O dedo de Deus não apertará o teclado da urna..
Colunista do UOL
Não é a primeira vez que campanha eleitoral vira disputa travada num pátio de milagres. Mas o fenômeno ganhou novas proporções em 2022. O segundo turno mal começou e já estão de volta as manifestações de fervor e fé dos protagonistas. Lula recebeu o apoio de freis franciscanos. Bolsonaro pediu votos num culto evangélico. Nas redes sociais, há um vídeo impulsionado pelo bolsonarismo que associa Lula ao satanismo. Outro vídeo, ressuscitado pelo petismo, mostra Bolsonaro num evento da maçonaria, organização demonizada por evangélicos e católicos. Discursando na noite passada para devotos reunidos num culto da Assembleia de Deus Ministério de Madureira, na zona leste de São Paulo, Bolsonaro disse que oponente não é apenas seu adversário, mas inimigo da nação. Lula, no seu encontro com os freis católicos, disse que "a fé é algo muito sagrado." Depois, afirmou que gosta de segundo turno "porque o povo tem uma segunda chance." É como na Igreja católica, ele comparou. "Tem o batismo e depois tem a crisma, para dar uma chance da pessoa escolher seu próprio padrinho".

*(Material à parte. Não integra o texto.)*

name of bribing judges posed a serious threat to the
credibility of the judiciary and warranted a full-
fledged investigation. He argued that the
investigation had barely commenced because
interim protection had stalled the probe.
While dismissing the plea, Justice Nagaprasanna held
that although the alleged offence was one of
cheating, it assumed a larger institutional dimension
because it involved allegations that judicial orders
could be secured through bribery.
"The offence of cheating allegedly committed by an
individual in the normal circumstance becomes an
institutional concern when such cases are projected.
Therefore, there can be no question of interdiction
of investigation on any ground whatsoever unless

Lula e Bolsonaro se esforçam para demonstrar à sociedade que Deus está presente em suas respectivas campanhas. Em parte, sempre foi assim. Mas a parceria de Bolsonaro com pastores que exploram politicamente logomarcas evangélicas potencializou a mistura do divino com o profano universo eleitoral. Lula entrou no jogo. Cobiça o voto evangélico, majoritariamente fechado com seu rival, sem descuidar da aliança histórica do petismo com a sacristia.
Levada para as redes sociais, a disputa diabólica passa a impressão sombria de que a humanidade caminhou milhões de anos para voltar ao ponto de partida no Brasil. Tudo começou com os desenhos rupestres nas paredes das cavernas. E termina com os brasileiros magnetizados diante de memes e vídeos exibidos nas paredes das redes sociais.
A visão de anjos vigiando as urnas eletrônicas, enquanto Deus decifra o enigma da polarização digitando 13 ou 22 no teclado parece muito conveniente. O diabo é que Deus não requisitou ao TSE um título de eleitor. O dedo Dele não pressionará as urnas n o dia 30 de outubro.
O país não está nas mãos do sobrenatural. Seria melhor se os candidatos esclarecessem seus planos, para que o eleitor pudesse tomar a melhor decisão. Ou a menos pior.